Brunswick-based bluShift Aerospace is negotiating the contract for grant proposal the company submitted to NASA this year.

A bluShift Aerospace rocket is shown during a recent test. The company hopes to create 40 aerospace jobs in Maine over the next five years. Photo Courtesy bluShift Aerospace

The Phase 1 Small Business Innovation Research grant will help bluShift develop its fully modular hybrid rocket engines, referred to as MAREVLs (Modular Adaptable Rocket Engine for Vehicle Launch), said Seth Lockman, communications director bluShift Aerospace. The company is headquartered at TechPlace, at Brunswick Landing.

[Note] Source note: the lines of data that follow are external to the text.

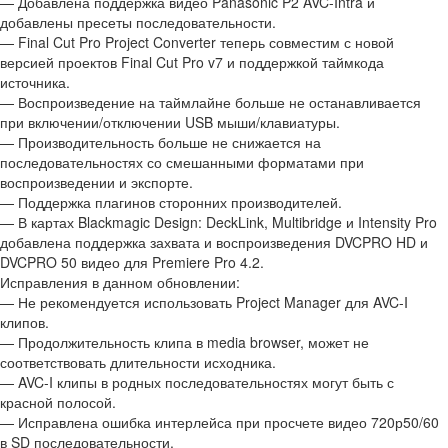
— Добавлена поддержка видео Panasonic P2 AVC-Intra и
добавлены пресеты последовательности.
— Final Cut Pro Project Converter теперь совместим с новой
версией проектов Final Cut Pro v7 и поддержкой таймкода
источника.
— Воспроизведение на таймлайне больше не останавливается
при включении/отключении USB мыши/клавиатуры.
— Производительность больше не снижается на
последовательностях со смешанными форматами при
воспроизведении и экспорте.
— Поддержка плагинов сторонних производителей.
— В картах Blackmagic Design: DeckLink, Multibridge и Intensity Pro
добавлена поддержка захвата и воспроизведения DVCPRO HD и
DVCPRO 50 видео для Premiere Pro 4.2.
Исправления в данном обновлении:
— Не рекомендуется использовать Project Manager для AVC-I
клипов.
— Продолжительность клипа в media browser, может не
соответствовать длительности исходника.
— AVC-I клипы в родных последовательностях могут быть с
красной полосой.
— Исправлена ошибка интерлейса при просчете видео 720р50/60
в SD последовательности.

Modern orbital rockets are made up of two or more stages. Different stages use different engine types, each optimized for a specific part of the ascent. With MAREVL, each stage will have different numbers of the same hybrid engine in which liquid oxidizer combines with a solid fuel to reduce the complexity, weight and cost of the engine.

“We are developing a modular hybrid rocket engine that will use a bio-derived solid fuel to launch cubesats into low-Earth orbit,” Lockman said. Cubesats are miniature satellites usually used for communications or research.

He said that by perfecting and using a single, simple class of engine on all stages of a rocket, bluShift will attempt to lower costs associated with research, development, and manufacturing of any rocket powered by it. Mass production will further lower the cost of the engine as any stage powered by three or more engines can steer by throttling instead of rotating the engines, further reducing weight and complexity.

Ultimately MAREVL will allow more frequent and more affordable launches. Any loss in efficiency will be made up for in overall cost savings, and be negated by bluShift’s proprietary bio-derived fuel, which is carbon-neutral.

The funding comes at a much needed time for the bluShift, which wants to accelerate R&D to produce a working prototype.

“This is an incredible opportunity to develop hi-tech here in my home state, diversify Maine’s economy, and keep more of our bright young tech people here in Maine in the future,” said Sascha Deri, bluShift founder and CEO.

Founded in 2014, bluShift Aerospace is designing a bio-derived rocket fuel, and a small rocket that can lift 50-kilogram payloads to low-Earth orbit. This new launch system will dramatically reduce the environmental impact, cost, and wait times of current cubesat launch services.

According to Lockman, by launching these rockets in the state, bluShift plans to create over 40 aerospace jobs in Maine over the next five years, and to bring revenue from the rapidly growing cubesat launch market into the state.